● EXERCISE INSTRUCTIONS
Reproduce the records below exactly; the images should not appear.

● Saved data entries
#####
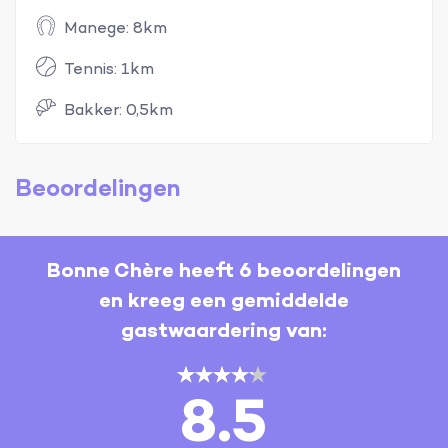
Manege: 8km
Tennis: 1km
Bakker: 0,5km
Beoordelingen
Bonne Chère heeft 6 beoordelingen
en kreeg een gemiddelde
gastwaardering van:
8.5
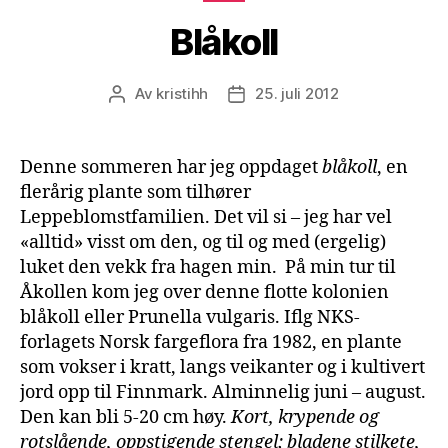
Blåkoll
Av
kristihh
25. juli 2012
Innleggsforfatter
Publiseringsdato
Denne sommeren har jeg oppdaget
blåkoll
, en
flerårig plante som tilhører
Leppeblomstfamilien. Det vil si – jeg har vel
«alltid» visst om den, og til og med (ergelig)
luket den vekk fra hagen min. På min tur til
Åkollen kom jeg over denne flotte kolonien
blåkoll eller Prunella vulgaris. Iflg NKS-
forlagets Norsk fargeflora fra 1982, en plante
som vokser i kratt, langs veikanter og i kultivert
jord opp til Finnmark. Alminnelig juni – august.
Den kan bli 5-20 cm høy.
Kort, krypende og
rotslående, oppstigende stengel; bladene stilkete,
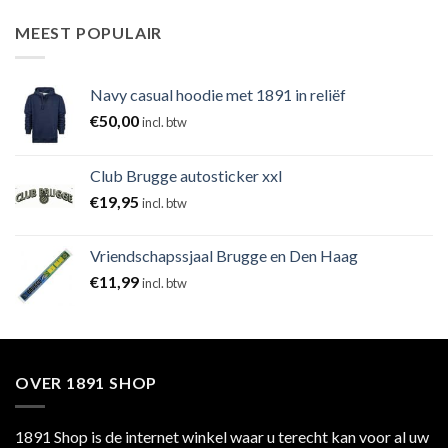
MEEST POPULAIR
Navy casual hoodie met 1891 in reliëf
€
50,00
incl. btw
Club Brugge autosticker xxl
€
19,95
incl. btw
Vriendschapssjaal Brugge en Den Haag
€
11,99
incl. btw
OVER 1891 SHOP
1891 Shop is de internet winkel waar u terecht kan voor al uw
#####
● OUTPUT FOR THIS EXERCISE
Manege: 8km
Tennis: 1km
Bakker: 0,5km
Beoordelingen
Bonne Chère heeft 6 beoordelingen
en kreeg een gemiddelde
gastwaardering van:
8.5
Blåkoll
Av
kristihh
25. juli 2012
Innleggsforfatter
Publiseringsdato
Denne sommeren har jeg oppdaget
blåkoll
, en
flerårig plante som tilhører
Leppeblomstfamilien. Det vil si – jeg har vel
«alltid» visst om den, og til og med (ergelig)
luket den vekk fra hagen min. På min tur til
Åkollen kom jeg over denne flotte kolonien
blåkoll eller Prunella vulgaris. Iflg NKS-
forlagets Norsk fargeflora fra 1982, en plante
som vokser i kratt, langs veikanter og i kultivert
jord opp til Finnmark. Alminnelig juni – august.
Den kan bli 5-20 cm høy.
Kort, krypende og
rotslående, oppstigende stengel; bladene stilkete,
MEEST POPULAIR
Navy casual hoodie met 1891 in reliëf
€
50,00
incl. btw
Club Brugge autosticker xxl
€
19,95
incl. btw
Vriendschapssjaal Brugge en Den Haag
€
11,99
incl. btw
OVER 1891 SHOP
1891 Shop is de internet winkel waar u terecht kan voor al uw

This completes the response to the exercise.